Addams was born on January 7, 1912 in a middle-class town in the heart of
New Jersey, of all places (one expects that he was birthed in a brooding Gothic mansion). His childhood was relatively normal, though his somewhat forbidding home (it's been compared to the Bates home in Psycho) was eventually decorated with crossbows, suits of armor, and a coffee table made from a little girl’s tombstone.

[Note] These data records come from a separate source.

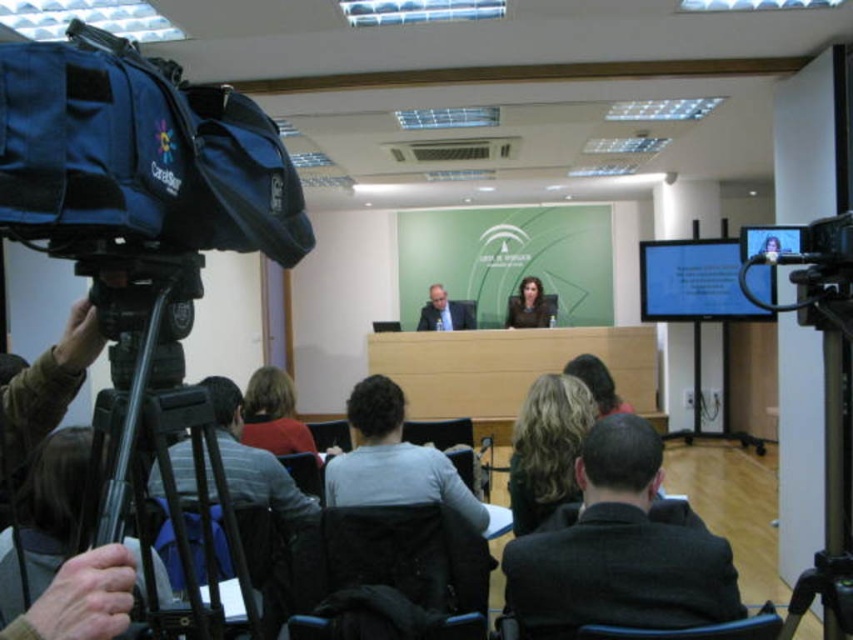 Where is `dark gray suit at center`? dark gray suit at center is located at coordinates (619, 548).

Who is higher up, dark gray suit at center or blonde hair at center?

Result: Positioned higher is blonde hair at center.

Describe the element at coordinates (619, 548) in the screenshot. The height and width of the screenshot is (640, 853). I see `dark gray suit at center` at that location.

Where is `dark gray suit at center`? dark gray suit at center is located at coordinates (619, 548).

Is dark gray suit at center positioned at the back of black plastic tripod at left?

Yes, it is.

Which of these two, dark gray suit at center or black plastic tripod at left, stands taller?

With more height is black plastic tripod at left.

This screenshot has width=853, height=640. In order to click on dark gray suit at center in this screenshot , I will do `click(619, 548)`.

Is black plastic tripod at left thinner than gray fabric jacket at lower left?

Yes, black plastic tripod at left is thinner than gray fabric jacket at lower left.

Who is more distant from viewer, (149, 429) or (177, 444)?

The point (177, 444) is behind.

Where is `black plastic tripod at left`? This screenshot has height=640, width=853. black plastic tripod at left is located at coordinates (164, 458). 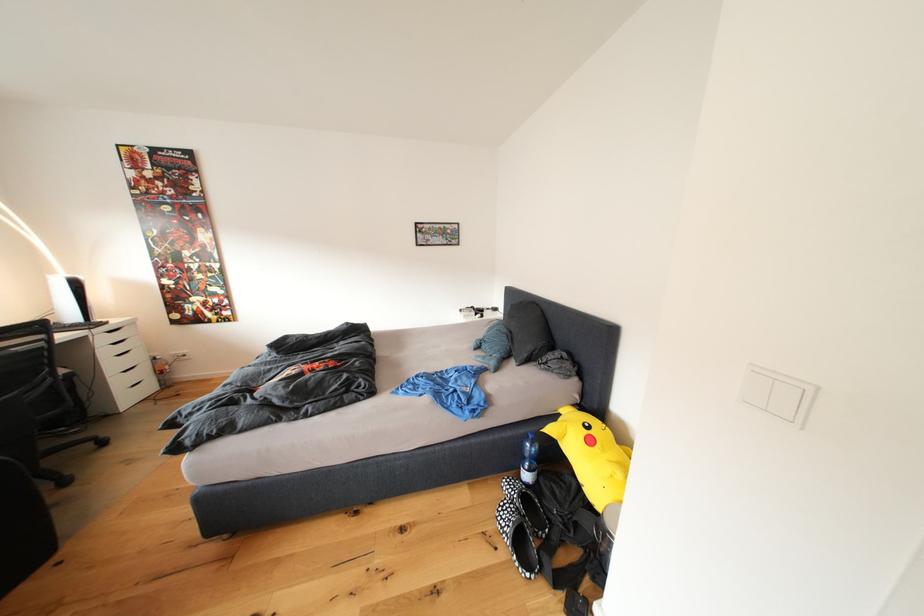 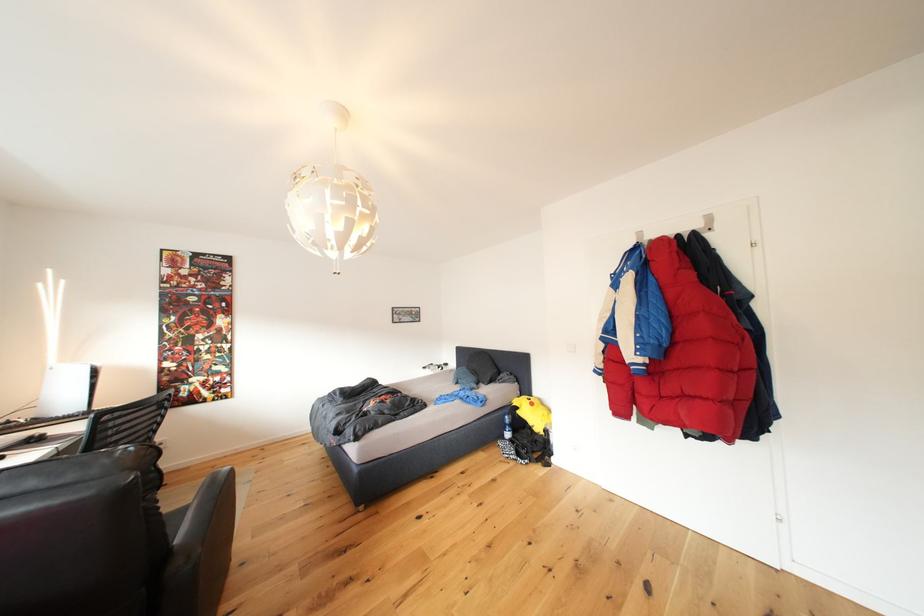 Question: I am providing you with two images of the same scene from different viewpoints. Which of the following objects are not visible in image2?

Choices:
 (A) wooden toilet lid
 (B) white drawer handle
 (C) plastic water bottle
 (D) black chair armrest

Answer: (B) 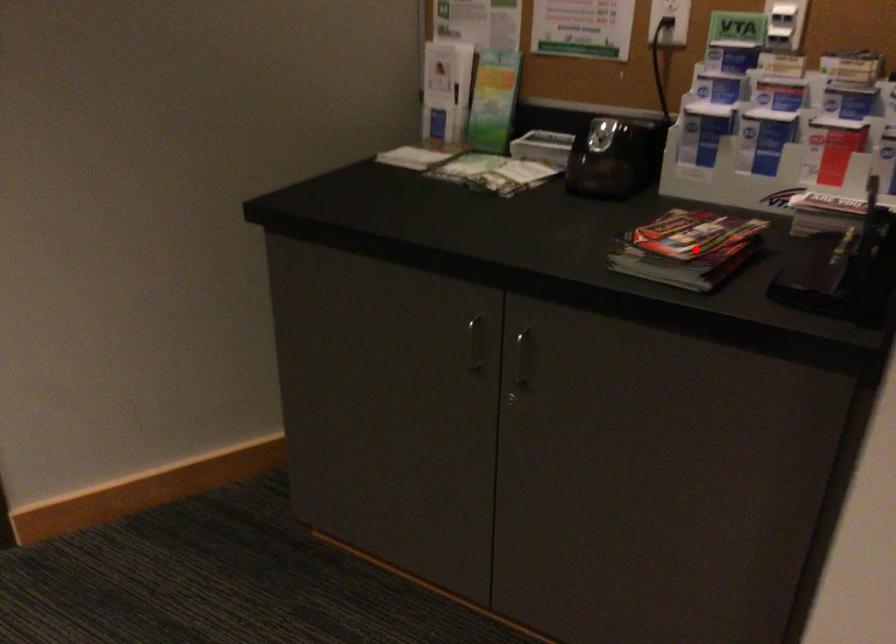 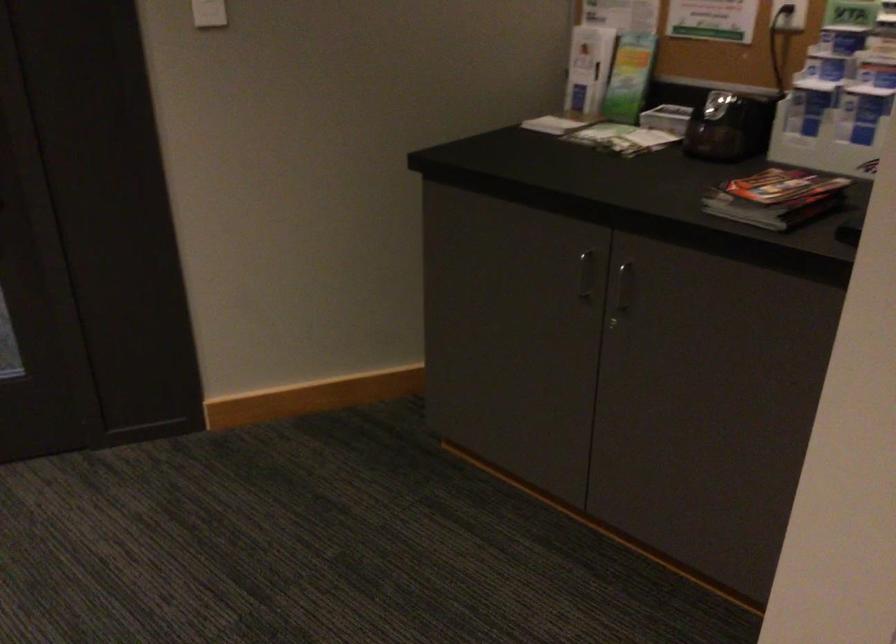 Question: A red point is marked in image1. In image2, is the corresponding 3D point closer to the camera or farther? Reply with the corresponding letter.

Choices:
 (A) The corresponding 3D point is closer.
 (B) The corresponding 3D point is farther.

Answer: (B) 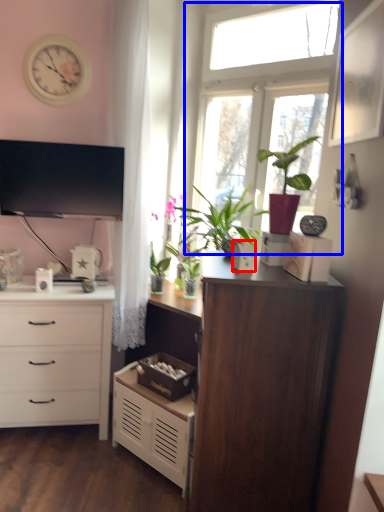 Question: Which point is closer to the camera, appliance (highlighted by a red box) or window (highlighted by a blue box)?

Choices:
 (A) appliance
 (B) window

Answer: (A) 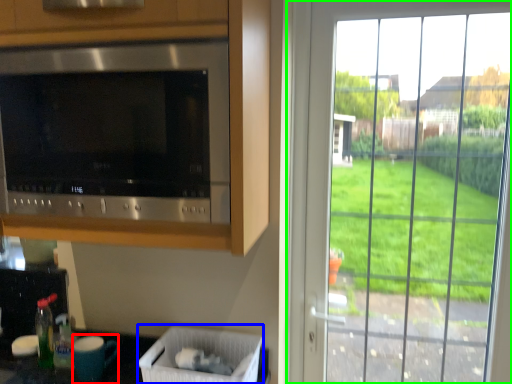 Question: Based on their relative distances, which object is farther from appliance (highlighted by a red box)? Choose from laundry basket (highlighted by a blue box) and window (highlighted by a green box).

Choices:
 (A) laundry basket
 (B) window

Answer: (B) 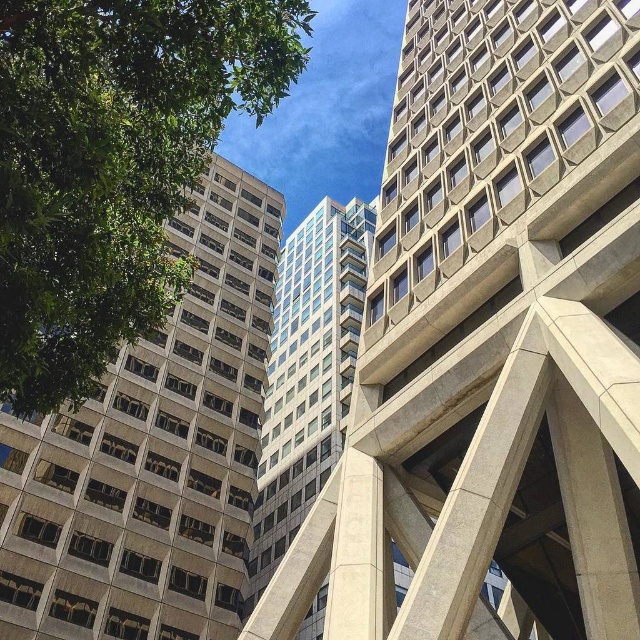 Question: Which is farther from the glassy concrete building at center?

Choices:
 (A) green leafy tree at left
 (B) concrete textured building at center

Answer: (A)

Question: Is concrete textured building at center positioned at the back of gray concrete building at left?

Choices:
 (A) no
 (B) yes

Answer: (B)

Question: Observing the image, what is the correct spatial positioning of concrete textured building at center in reference to gray concrete building at left?

Choices:
 (A) below
 (B) above

Answer: (B)

Question: Which of the following is the closest to the observer?

Choices:
 (A) green leafy tree at left
 (B) concrete textured building at center
 (C) gray concrete building at left
 (D) glassy concrete building at center

Answer: (A)

Question: Among these objects, which one is farthest from the camera?

Choices:
 (A) green leafy tree at left
 (B) gray concrete building at left
 (C) concrete textured building at center
 (D) glassy concrete building at center

Answer: (D)

Question: Does concrete textured building at center appear over green leafy tree at left?

Choices:
 (A) no
 (B) yes

Answer: (B) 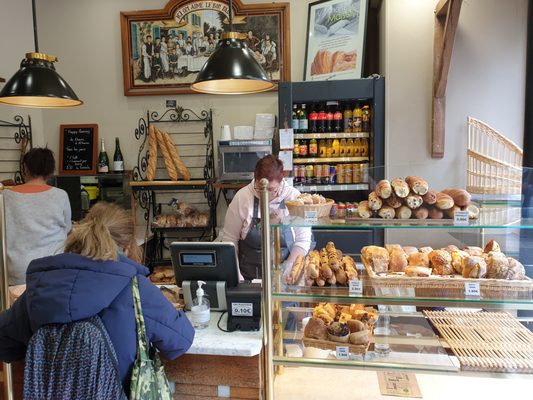 This screenshot has width=533, height=400. I want to click on lower shelf of beverage refrigerator, so click(346, 207). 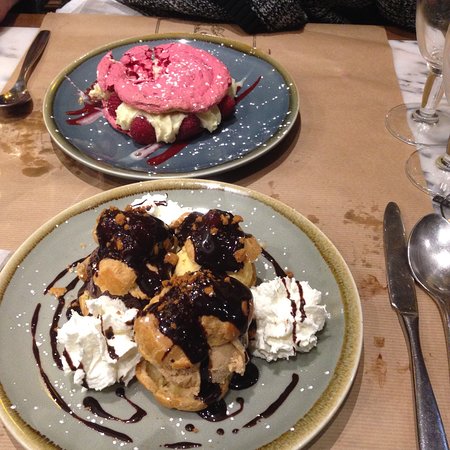 At what (x,y) coordinates should I click in order to perform the action: click on butter knife. Please return your answer as a coordinate pair (x, y). Looking at the image, I should click on (405, 307). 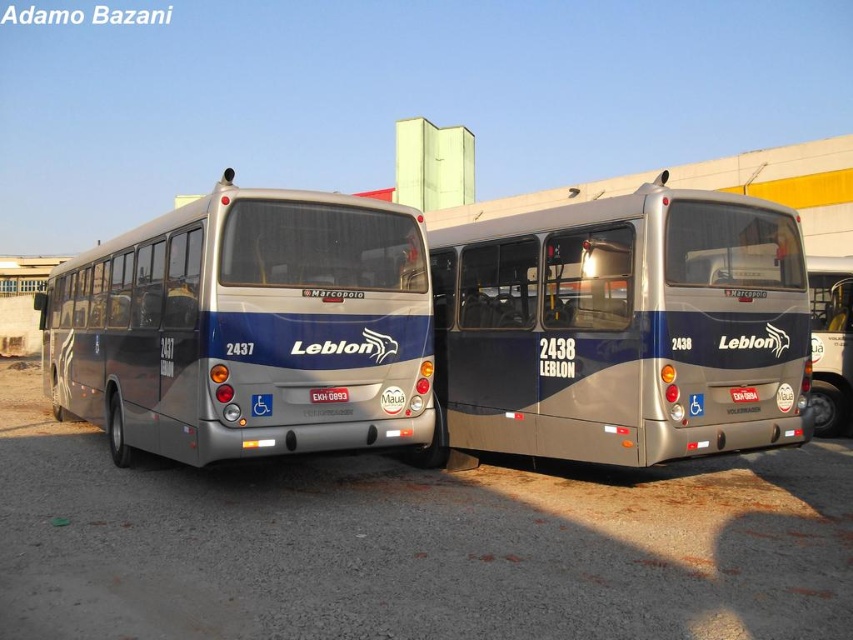 You are standing at a bus depot where two Leblon buses are parked side by side. The left bus has the number 2437 and the right bus has the number 2438. You notice a point marked at coordinates point [122,323]. If you want to take a photo of this point from exactly 25 feet away, will you be able to do so?

The point [122,323] is 27.32 feet away from the camera, so you cannot take the photo from exactly 25 feet away since it is farther than the required distance. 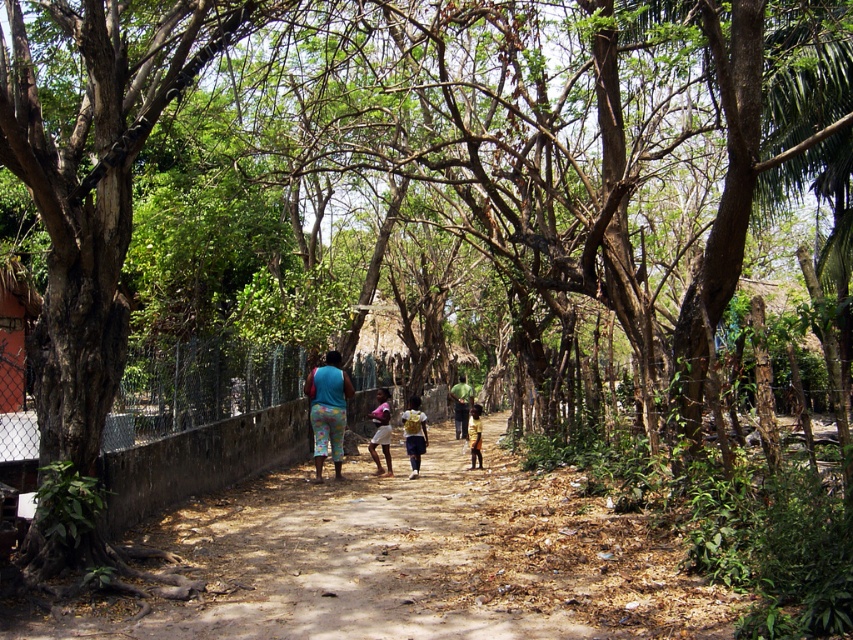 You are a photographer trying to capture a photo of the dark green fabric at center and the yellow fabric child at center. Which object should you focus on first if you want to ensure both are in sharp focus?

The dark green fabric at center is much taller than the yellow fabric child at center, so you should focus on the dark green fabric at center first to ensure both are in sharp focus. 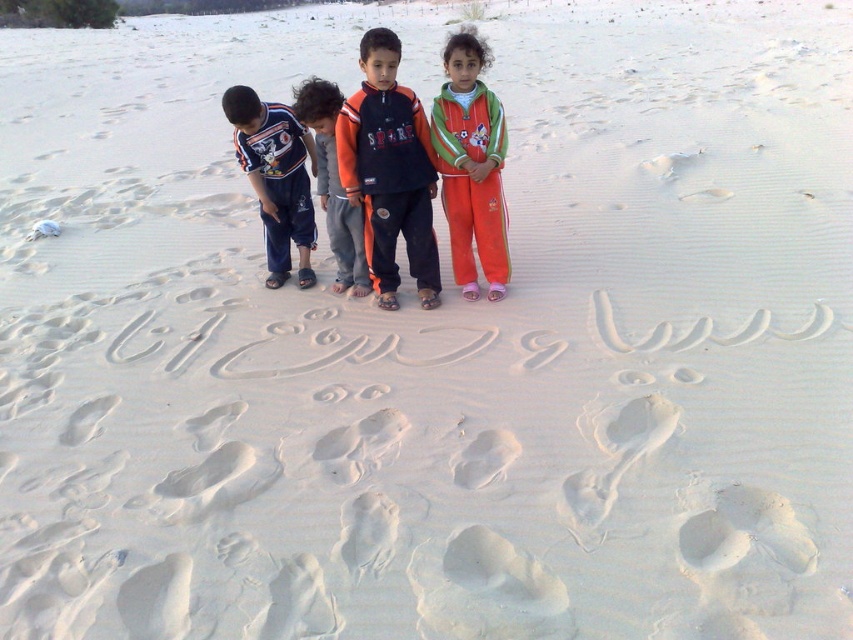 Question: Which point is farther to the camera?

Choices:
 (A) orange cotton pants at left
 (B) orange fleece tracksuit at center
 (C) orange cotton shirt at center
 (D) orange fleece jacket at center

Answer: (A)

Question: Is orange cotton shirt at center to the right of orange fleece jacket at center from the viewer's perspective?

Choices:
 (A) no
 (B) yes

Answer: (B)

Question: Does orange cotton shirt at center lie behind orange fleece tracksuit at center?

Choices:
 (A) no
 (B) yes

Answer: (A)

Question: Which of the following is the closest to the observer?

Choices:
 (A) (303, 202)
 (B) (316, 160)

Answer: (B)

Question: Which object is the farthest from the orange cotton pants at left?

Choices:
 (A) orange fleece jacket at center
 (B) orange fleece tracksuit at center
 (C) orange cotton shirt at center

Answer: (B)

Question: Is orange fleece tracksuit at center thinner than orange cotton pants at left?

Choices:
 (A) yes
 (B) no

Answer: (A) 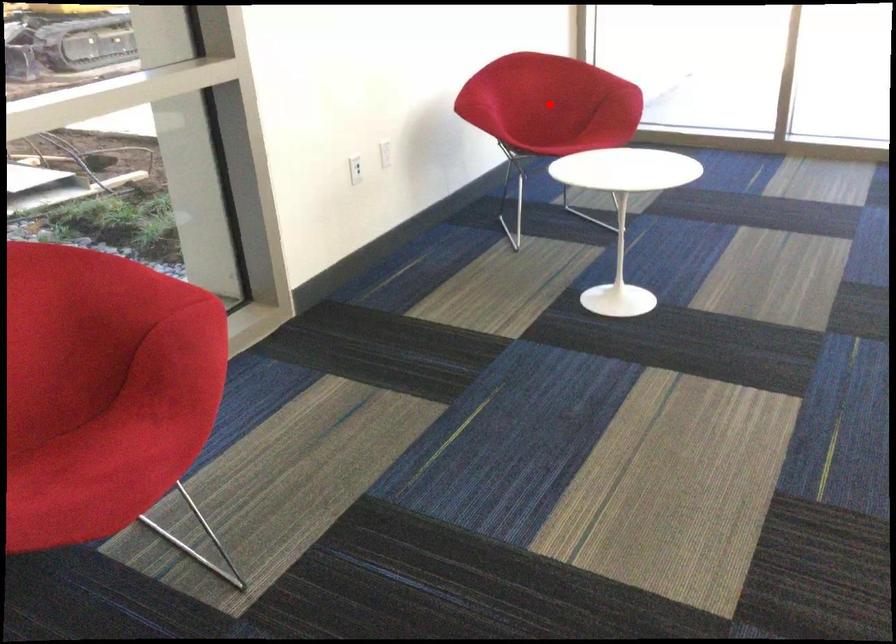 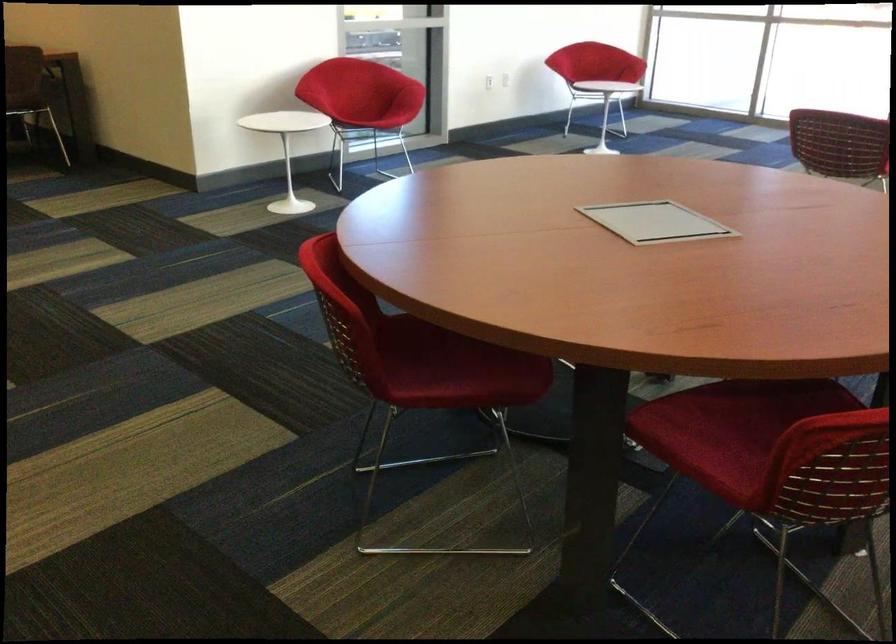 Question: I am providing you with two images of the same scene from different viewpoints. A red point is marked on the first image. At the location where the point appears in image 1, is it still visible in image 2?

Choices:
 (A) Yes
 (B) No

Answer: (B) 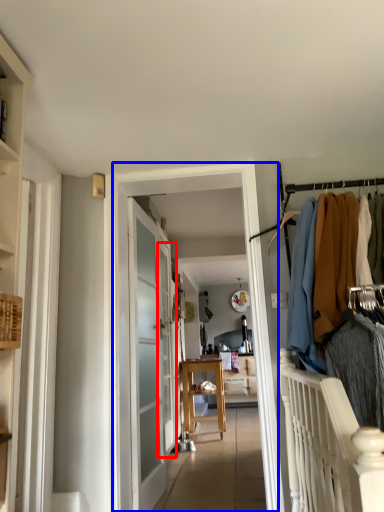 Question: Which object appears closest to the camera in this image, screen door (highlighted by a red box) or clothing store (highlighted by a blue box)?

Choices:
 (A) screen door
 (B) clothing store

Answer: (B) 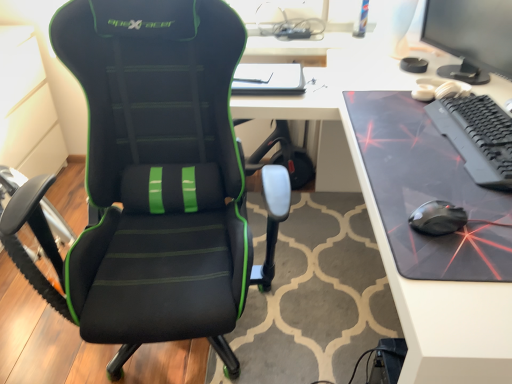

The first of his 1,300 New Yorker cartoons was published in 1932, and from then until his death in 1988, it was the rare issue of the magazine that didn’t offer either a cover or other illustration by him. His drawings usually featured a cast of regulars -- a
ghoulish man with a mustache, a gaunt woman in black, an older man and woman, two grotesque children, and a butler assembled from spare parts. They became known as "The Addams Family." In 1964, the Family achieved immortality with a weekly television series that ran two years before inspiring two movies, animated series, a revival of the sitcom, and a Broadway musical. (Coincidentally, January 9 marks the birthday of Vic Mizzy, the man who composed the television theme song that's familiar even to those who never saw it.)

Addams was sitting in his car, parked in front of his New York apartment building when he suffered a
fatal heart attack. His wife, no stranger to his macabre sense of humor, took it all in stride: "He's always been a car buff, so it was a nice way to go." We should all be so lucky.